::: Excerpted records

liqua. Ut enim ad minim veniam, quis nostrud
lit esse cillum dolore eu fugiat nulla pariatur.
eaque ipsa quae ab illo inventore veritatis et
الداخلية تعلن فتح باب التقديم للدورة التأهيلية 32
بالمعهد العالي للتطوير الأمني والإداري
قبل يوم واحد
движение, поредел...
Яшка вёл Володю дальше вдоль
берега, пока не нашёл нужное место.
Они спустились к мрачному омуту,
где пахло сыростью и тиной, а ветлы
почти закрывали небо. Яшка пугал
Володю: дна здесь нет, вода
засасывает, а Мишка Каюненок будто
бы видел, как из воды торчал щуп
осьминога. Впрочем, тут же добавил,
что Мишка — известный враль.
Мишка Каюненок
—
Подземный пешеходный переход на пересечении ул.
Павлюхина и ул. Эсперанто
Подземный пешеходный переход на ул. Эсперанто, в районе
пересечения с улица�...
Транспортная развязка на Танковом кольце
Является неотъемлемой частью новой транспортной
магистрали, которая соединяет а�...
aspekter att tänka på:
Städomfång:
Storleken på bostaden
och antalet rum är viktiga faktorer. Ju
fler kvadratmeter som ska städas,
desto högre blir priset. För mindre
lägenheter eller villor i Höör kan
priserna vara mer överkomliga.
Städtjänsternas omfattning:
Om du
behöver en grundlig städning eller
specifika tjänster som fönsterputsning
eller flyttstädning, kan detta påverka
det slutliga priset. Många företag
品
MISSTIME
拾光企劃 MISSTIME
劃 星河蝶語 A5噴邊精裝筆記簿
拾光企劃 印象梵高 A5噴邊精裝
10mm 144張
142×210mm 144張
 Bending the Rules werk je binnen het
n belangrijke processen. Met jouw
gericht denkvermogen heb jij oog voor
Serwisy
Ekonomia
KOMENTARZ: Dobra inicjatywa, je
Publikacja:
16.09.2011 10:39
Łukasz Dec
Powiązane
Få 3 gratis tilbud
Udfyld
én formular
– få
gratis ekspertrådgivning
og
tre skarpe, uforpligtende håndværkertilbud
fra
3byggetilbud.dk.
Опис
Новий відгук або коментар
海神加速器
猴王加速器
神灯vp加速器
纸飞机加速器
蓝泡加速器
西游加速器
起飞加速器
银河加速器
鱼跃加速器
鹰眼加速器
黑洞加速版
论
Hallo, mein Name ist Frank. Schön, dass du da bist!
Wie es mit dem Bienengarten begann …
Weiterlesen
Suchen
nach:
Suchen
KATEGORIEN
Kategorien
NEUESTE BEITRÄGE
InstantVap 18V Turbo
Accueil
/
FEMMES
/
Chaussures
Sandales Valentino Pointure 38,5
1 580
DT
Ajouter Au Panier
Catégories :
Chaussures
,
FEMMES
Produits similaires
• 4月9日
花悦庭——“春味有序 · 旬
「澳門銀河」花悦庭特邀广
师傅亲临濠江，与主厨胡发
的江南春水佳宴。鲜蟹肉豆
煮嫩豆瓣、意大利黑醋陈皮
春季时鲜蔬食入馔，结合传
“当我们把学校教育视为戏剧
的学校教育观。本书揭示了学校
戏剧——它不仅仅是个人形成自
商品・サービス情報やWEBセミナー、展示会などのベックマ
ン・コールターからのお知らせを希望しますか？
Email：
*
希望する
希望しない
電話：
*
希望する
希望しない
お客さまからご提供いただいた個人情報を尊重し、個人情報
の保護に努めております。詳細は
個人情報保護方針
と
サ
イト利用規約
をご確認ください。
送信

::::::

**Exercise prompt**
Set down the data above once more so that nothing differs from the original.

**Problem solution**
liqua. Ut enim ad minim veniam, quis nostrud
lit esse cillum dolore eu fugiat nulla pariatur.
eaque ipsa quae ab illo inventore veritatis et
الداخلية تعلن فتح باب التقديم للدورة التأهيلية 32
بالمعهد العالي للتطوير الأمني والإداري
قبل يوم واحد
движение, поредел...
Яшка вёл Володю дальше вдоль
берега, пока не нашёл нужное место.
Они спустились к мрачному омуту,
где пахло сыростью и тиной, а ветлы
почти закрывали небо. Яшка пугал
Володю: дна здесь нет, вода
засасывает, а Мишка Каюненок будто
бы видел, как из воды торчал щуп
осьминога. Впрочем, тут же добавил,
что Мишка — известный враль.
Мишка Каюненок
—
Подземный пешеходный переход на пересечении ул.
Павлюхина и ул. Эсперанто
Подземный пешеходный переход на ул. Эсперанто, в районе
пересечения с улица�...
Транспортная развязка на Танковом кольце
Является неотъемлемой частью новой транспортной
магистрали, которая соединяет а�...
aspekter att tänka på:
Städomfång:
Storleken på bostaden
och antalet rum är viktiga faktorer. Ju
fler kvadratmeter som ska städas,
desto högre blir priset. För mindre
lägenheter eller villor i Höör kan
priserna vara mer överkomliga.
Städtjänsternas omfattning:
Om du
behöver en grundlig städning eller
specifika tjänster som fönsterputsning
eller flyttstädning, kan detta påverka
det slutliga priset. Många företag
品
MISSTIME
拾光企劃 MISSTIME
劃 星河蝶語 A5噴邊精裝筆記簿
拾光企劃 印象梵高 A5噴邊精裝
10mm 144張
142×210mm 144張
 Bending the Rules werk je binnen het
n belangrijke processen. Met jouw
gericht denkvermogen heb jij oog voor
Serwisy
Ekonomia
KOMENTARZ: Dobra inicjatywa, je
Publikacja:
16.09.2011 10:39
Łukasz Dec
Powiązane
Få 3 gratis tilbud
Udfyld
én formular
– få
gratis ekspertrådgivning
og
tre skarpe, uforpligtende håndværkertilbud
fra
3byggetilbud.dk.
Опис
Новий відгук або коментар
海神加速器
猴王加速器
神灯vp加速器
纸飞机加速器
蓝泡加速器
西游加速器
起飞加速器
银河加速器
鱼跃加速器
鹰眼加速器
黑洞加速版
论
Hallo, mein Name ist Frank. Schön, dass du da bist!
Wie es mit dem Bienengarten begann …
Weiterlesen
Suchen
nach:
Suchen
KATEGORIEN
Kategorien
NEUESTE BEITRÄGE
InstantVap 18V Turbo
Accueil
/
FEMMES
/
Chaussures
Sandales Valentino Pointure 38,5
1 580
DT
Ajouter Au Panier
Catégories :
Chaussures
,
FEMMES
Produits similaires
• 4月9日
花悦庭——“春味有序 · 旬
「澳門銀河」花悦庭特邀广
师傅亲临濠江，与主厨胡发
的江南春水佳宴。鲜蟹肉豆
煮嫩豆瓣、意大利黑醋陈皮
春季时鲜蔬食入馔，结合传
“当我们把学校教育视为戏剧
的学校教育观。本书揭示了学校
戏剧——它不仅仅是个人形成自
商品・サービス情報やWEBセミナー、展示会などのベックマ
ン・コールターからのお知らせを希望しますか？
Email：
*
希望する
希望しない
電話：
*
希望する
希望しない
お客さまからご提供いただいた個人情報を尊重し、個人情報
の保護に努めております。詳細は
個人情報保護方針
と
サ
イト利用規約
をご確認ください。
送信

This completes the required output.